Not to take away from the skill of driving a Japanese train, but there I think it's orders of magnitude easier to be more deliberate. Each station, each action, the same. Check the time. Check the doors. Pull away. Check your speed. Slow down. Apply the brakes. Repeat.

Very little of modern knowledge work is like this.[^knowledge]

[^knowledge]: Almost by definition? If it becomes rote it ceases to become knowledge work. Now its outsourceable.

## What's worth remembering?

All day long, people in PKM forums ask a variant of the question: _how do I remember everything that I read?_

I get why they ask. They've been told by Big PKM that you're a better person if you remember everything. And if you didn't have so much to remember, you wouldn't need to spend money on that 'second brain'. ;-)

But I disagree, in the most part. (If you're studying for a degree, you might ignore this section.)

I think you'll remember what you're naturally inclined to remember. When I read a book my primary goal isn't internalising every piece of information. That sounds exhausting. And, to what end?

> This is why I've always seen Johnny.Decimal more as [PRM vs. PKM](/22.00.0112/).

### Configuration

But some things _are_ worth remembering. All that stuff I did to my website: now I want to un-do it. The deal's over: let's revert to normal. It sure would be nice if I could just reverse my steps.

I did it in the first place. Surely I can just remember what I did in order to un-do it?[^git]

[^git]: I know, I should have been better at controlling my `git` commits and then I could have just reverted those changes. I didn't do that either.

Well, spoiler: I can't. It's just _too complex_.[^loc]

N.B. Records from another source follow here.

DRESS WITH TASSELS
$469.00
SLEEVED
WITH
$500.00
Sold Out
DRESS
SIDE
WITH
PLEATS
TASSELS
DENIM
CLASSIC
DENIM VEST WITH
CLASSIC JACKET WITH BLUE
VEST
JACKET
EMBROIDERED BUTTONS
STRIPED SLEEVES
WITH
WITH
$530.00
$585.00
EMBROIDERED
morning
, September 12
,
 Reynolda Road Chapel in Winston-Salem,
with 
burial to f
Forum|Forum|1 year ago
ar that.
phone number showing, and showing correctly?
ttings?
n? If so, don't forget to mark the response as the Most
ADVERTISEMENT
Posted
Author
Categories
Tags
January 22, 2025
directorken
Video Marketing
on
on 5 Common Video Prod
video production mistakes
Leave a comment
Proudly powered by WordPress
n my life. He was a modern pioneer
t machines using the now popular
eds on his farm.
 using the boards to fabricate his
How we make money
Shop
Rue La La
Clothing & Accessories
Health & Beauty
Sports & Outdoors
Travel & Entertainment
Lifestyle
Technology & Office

[^loc]: There are 13,573 lines of code in the Astro files that make JDHQ work. That doesn't include any of the _content_.

In the corporate IT world we call this sort of stuff 'configuration'. There's a whole field of 'configuration management': staff, processes, and software. And it's _really difficult_. I've never seen it done right.

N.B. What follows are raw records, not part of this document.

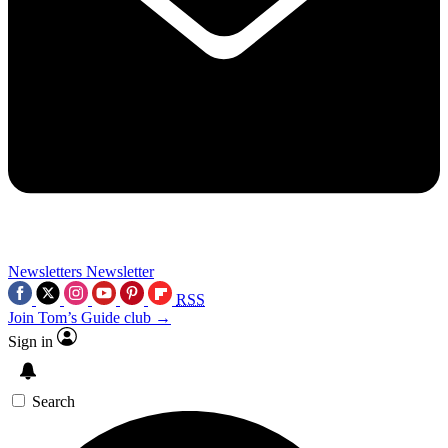
Newsletters
Newsletter
RSS
Join Tom’s Guide club →
Sign in
Search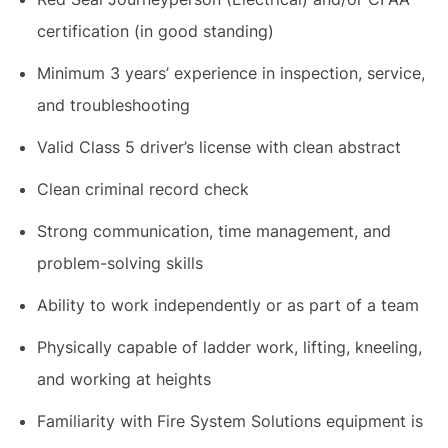
certification (in good standing)
Minimum 3 years’ experience in inspection, service,
and troubleshooting
Valid Class 5 driver’s license with clean abstract
Clean criminal record check
Strong communication, time management, and
problem-solving skills
Ability to work independently or as part of a team
Physically capable of ladder work, lifting, kneeling,
and working at heights
Familiarity with Fire System Solutions equipment is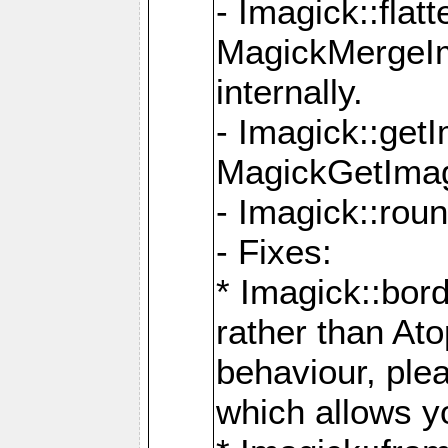
- Imagick::flat
MagickMergeIm
internally.
- Imagick::get
MagickGetImage
- Imagick::rou
- Fixes:
* Imagick::bor
rather than At
behaviour, ple
which allows y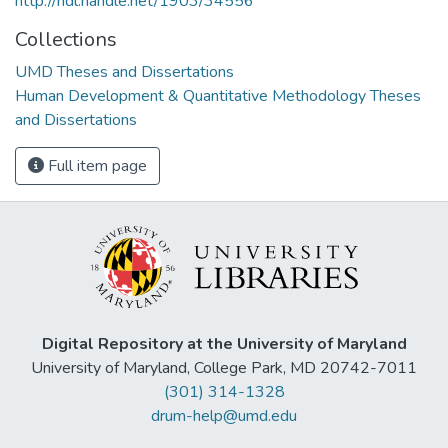
http://hdl.handle.net/1903/34556
Collections
UMD Theses and Dissertations
Human Development & Quantitative Methodology Theses
and Dissertations
Full item page
Digital Repository at the University of Maryland
University of Maryland, College Park, MD 20742-7011
(301) 314-1328
drum-help@umd.edu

Because humans, what are we good at? What do we enjoy? Work! Changing things. Making things better. We dive in and change stuff; we hack away and get it done.

What _isn't_ fun? Keeping records! Stopping, after the fact, and writing down what you did. Who wants to do that, vs. getting on with the next fun job? We're so bad at it. So it never happens.[^change]

[^change]: At work there's an accompanying field of _change management_ that theoretically helps. I see parallels there too, and might explore this in a future post.

## My 'BOGO' configuration

So what configuration should I have recorded in the context of this BOGO offer? I think it's sufficient to be complete, but concise. Especially so in the context of computer code: I don't need to describe exactly what my code _does_. To determine that, I can read the code.

But I need to describe which pieces I created, updated, and deleted. What _changed_, at a high level? Because that's what allows me to trivially un-wind the thing.

I think if I'd written 5 bullet points, each of less than 50 words, that would have done the job. Hardly onerous.

### This will slow me down

Another theme from the T&PM course was that, to do things _well_, I think it's necessary to do them _more slowly_.

Computers allow us to be fast. You should see me using this Mac: it can be a blur. I'm good at computers.

But does this help? We just saw how my haste actually got me into trouble. Doing things quickly can be a false economy. When I exhorted you to be [neither lazy nor stupid](/22.00.0126/#lazy-is-default) I noted that 'being lazy _now_ just means that I have to do it again _later_'. There's no net time saved.

### I'll YouTube this (in 2026)

I've long wanted to publish an ongoing series of 'how Johnny works'. This is it. I'll give it some thought and, when I start, show my working here and on YouTube.